▸ **Data under study**
•••

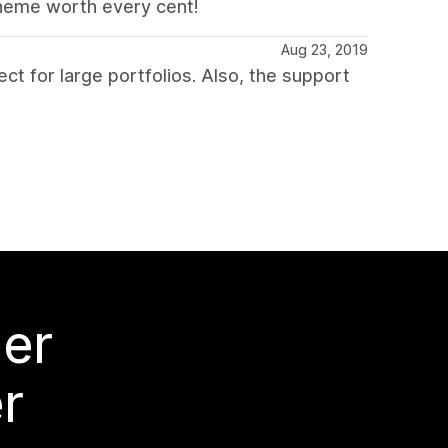
theme worth every cent!
Aug 23, 2019
ct for large portfolios. Also, the support
mer
r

•••

▸ **What is needed**
Each entry, word for word, belongs in your answer; each picture does not.

▸ **Solution to the exercise**
theme worth every cent!
Aug 23, 2019
ct for large portfolios. Also, the support
mer
r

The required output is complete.